Dataset excerpts
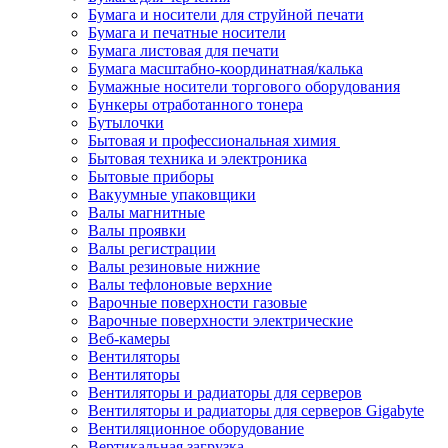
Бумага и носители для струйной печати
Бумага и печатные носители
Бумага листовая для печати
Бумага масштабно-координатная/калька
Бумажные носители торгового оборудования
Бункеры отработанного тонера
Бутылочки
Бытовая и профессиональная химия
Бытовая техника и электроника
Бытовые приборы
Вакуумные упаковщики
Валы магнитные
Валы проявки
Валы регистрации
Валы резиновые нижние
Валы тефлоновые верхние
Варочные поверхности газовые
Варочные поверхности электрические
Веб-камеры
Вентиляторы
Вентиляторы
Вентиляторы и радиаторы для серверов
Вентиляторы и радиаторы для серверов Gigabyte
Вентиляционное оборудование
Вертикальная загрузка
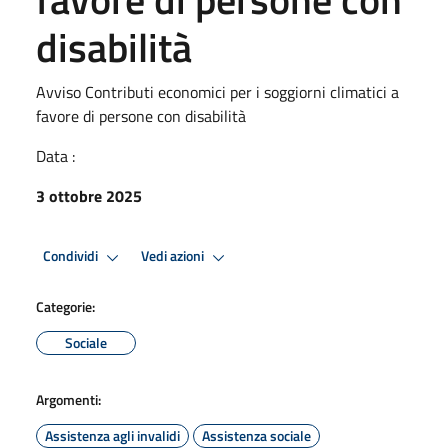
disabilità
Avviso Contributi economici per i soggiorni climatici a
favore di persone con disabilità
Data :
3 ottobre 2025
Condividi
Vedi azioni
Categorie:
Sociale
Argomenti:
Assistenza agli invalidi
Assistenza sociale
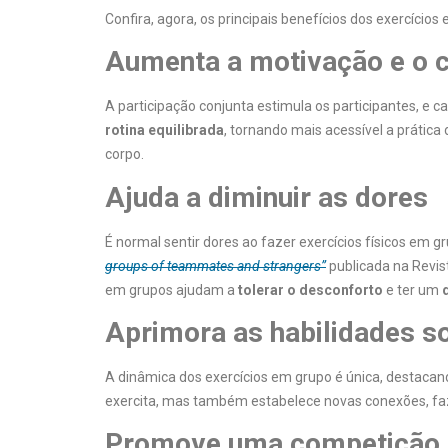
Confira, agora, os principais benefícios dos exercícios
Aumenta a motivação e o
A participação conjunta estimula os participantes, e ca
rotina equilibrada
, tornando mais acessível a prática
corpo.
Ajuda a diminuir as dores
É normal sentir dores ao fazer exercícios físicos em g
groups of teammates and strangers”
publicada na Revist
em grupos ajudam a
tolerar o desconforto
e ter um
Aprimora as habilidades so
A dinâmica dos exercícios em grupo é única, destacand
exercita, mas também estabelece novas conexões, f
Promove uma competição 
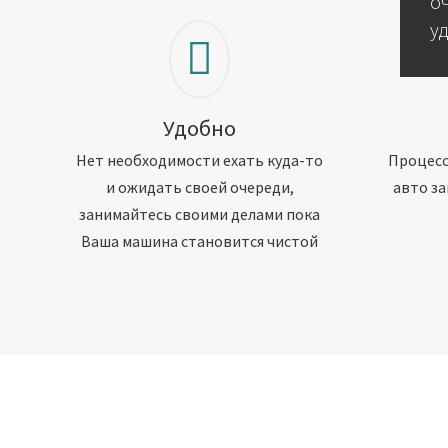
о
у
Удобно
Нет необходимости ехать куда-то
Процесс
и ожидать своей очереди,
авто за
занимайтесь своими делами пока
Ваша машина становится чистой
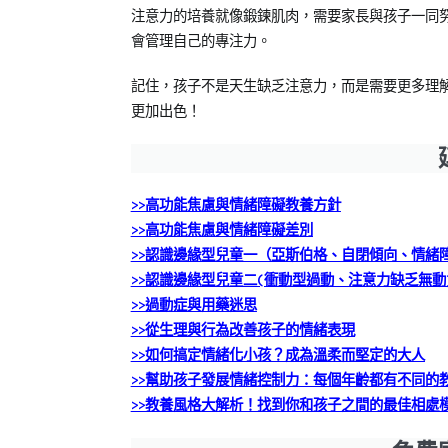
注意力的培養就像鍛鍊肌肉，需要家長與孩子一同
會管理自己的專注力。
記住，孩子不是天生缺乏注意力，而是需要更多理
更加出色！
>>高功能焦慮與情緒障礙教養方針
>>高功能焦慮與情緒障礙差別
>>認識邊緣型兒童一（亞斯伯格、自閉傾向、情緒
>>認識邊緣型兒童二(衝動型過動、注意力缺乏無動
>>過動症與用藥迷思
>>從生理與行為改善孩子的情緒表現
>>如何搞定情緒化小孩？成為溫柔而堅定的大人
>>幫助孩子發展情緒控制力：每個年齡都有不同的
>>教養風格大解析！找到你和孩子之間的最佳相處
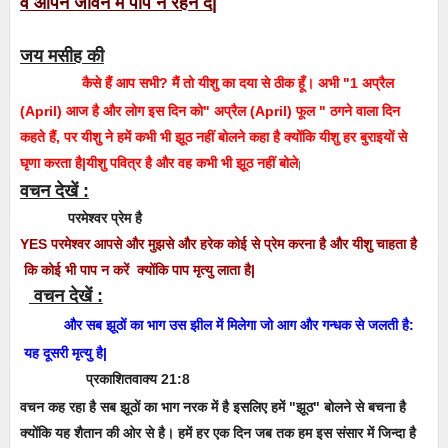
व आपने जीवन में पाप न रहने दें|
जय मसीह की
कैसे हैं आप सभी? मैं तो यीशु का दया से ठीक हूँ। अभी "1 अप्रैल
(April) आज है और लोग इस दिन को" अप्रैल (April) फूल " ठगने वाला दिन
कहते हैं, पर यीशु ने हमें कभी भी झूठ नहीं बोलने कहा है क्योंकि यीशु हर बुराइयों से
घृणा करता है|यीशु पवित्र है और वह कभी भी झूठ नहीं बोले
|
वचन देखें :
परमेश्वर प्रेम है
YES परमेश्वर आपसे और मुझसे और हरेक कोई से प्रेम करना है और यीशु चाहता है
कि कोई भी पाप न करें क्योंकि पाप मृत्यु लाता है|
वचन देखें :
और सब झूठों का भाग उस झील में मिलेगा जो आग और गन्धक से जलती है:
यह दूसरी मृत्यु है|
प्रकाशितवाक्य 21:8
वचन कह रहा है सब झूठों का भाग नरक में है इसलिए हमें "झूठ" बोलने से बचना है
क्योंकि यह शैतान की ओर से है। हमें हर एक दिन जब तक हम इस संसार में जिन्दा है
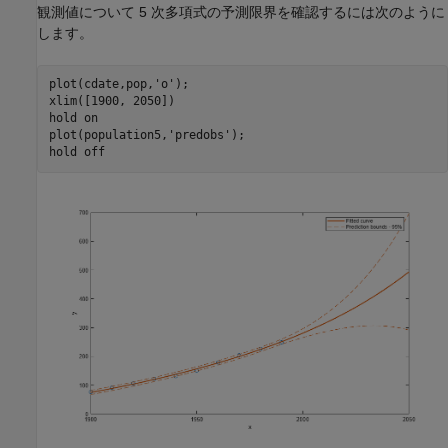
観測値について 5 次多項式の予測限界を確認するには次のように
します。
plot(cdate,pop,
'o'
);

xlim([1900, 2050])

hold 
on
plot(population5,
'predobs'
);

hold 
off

==

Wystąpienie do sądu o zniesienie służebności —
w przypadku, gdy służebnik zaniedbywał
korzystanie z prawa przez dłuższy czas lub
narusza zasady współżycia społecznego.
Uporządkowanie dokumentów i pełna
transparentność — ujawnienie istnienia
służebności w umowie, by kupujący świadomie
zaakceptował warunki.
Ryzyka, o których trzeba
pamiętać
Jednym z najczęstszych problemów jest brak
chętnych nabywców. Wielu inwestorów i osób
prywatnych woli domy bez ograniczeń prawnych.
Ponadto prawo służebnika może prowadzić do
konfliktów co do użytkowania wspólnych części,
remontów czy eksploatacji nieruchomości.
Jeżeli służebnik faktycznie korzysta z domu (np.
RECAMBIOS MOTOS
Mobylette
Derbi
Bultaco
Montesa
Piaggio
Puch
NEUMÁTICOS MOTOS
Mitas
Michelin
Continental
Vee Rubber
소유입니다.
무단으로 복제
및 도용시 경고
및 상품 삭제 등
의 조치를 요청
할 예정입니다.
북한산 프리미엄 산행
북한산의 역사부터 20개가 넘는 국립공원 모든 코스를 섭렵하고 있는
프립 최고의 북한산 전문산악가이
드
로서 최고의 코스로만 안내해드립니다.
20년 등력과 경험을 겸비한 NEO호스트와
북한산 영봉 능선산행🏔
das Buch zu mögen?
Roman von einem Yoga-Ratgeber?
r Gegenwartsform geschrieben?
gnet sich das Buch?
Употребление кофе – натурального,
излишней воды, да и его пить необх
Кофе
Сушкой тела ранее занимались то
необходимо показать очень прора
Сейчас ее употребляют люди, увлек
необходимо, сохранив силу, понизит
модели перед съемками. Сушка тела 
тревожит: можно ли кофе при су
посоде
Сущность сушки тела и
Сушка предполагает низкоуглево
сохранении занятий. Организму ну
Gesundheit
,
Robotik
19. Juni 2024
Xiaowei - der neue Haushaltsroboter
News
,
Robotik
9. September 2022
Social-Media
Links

---

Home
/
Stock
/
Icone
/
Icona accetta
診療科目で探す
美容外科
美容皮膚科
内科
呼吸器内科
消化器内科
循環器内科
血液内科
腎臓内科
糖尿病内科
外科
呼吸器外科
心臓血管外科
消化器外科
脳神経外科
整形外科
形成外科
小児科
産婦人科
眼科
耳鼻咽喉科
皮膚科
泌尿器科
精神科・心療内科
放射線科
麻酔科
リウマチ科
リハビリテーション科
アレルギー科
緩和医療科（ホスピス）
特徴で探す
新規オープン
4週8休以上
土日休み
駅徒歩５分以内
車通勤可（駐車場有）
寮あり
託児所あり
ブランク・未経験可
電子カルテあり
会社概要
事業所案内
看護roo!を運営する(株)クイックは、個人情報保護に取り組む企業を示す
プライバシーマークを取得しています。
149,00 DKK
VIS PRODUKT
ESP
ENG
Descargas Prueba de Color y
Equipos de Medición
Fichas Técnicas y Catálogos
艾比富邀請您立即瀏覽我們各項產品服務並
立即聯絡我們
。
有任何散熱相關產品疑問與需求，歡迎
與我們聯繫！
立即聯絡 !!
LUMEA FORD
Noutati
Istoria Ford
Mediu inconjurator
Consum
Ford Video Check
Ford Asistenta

[Work instruction] Before answering, count every line of the records that contains "Вентиляторы"; the answer is that number and nothing more.

[Expected answer] 4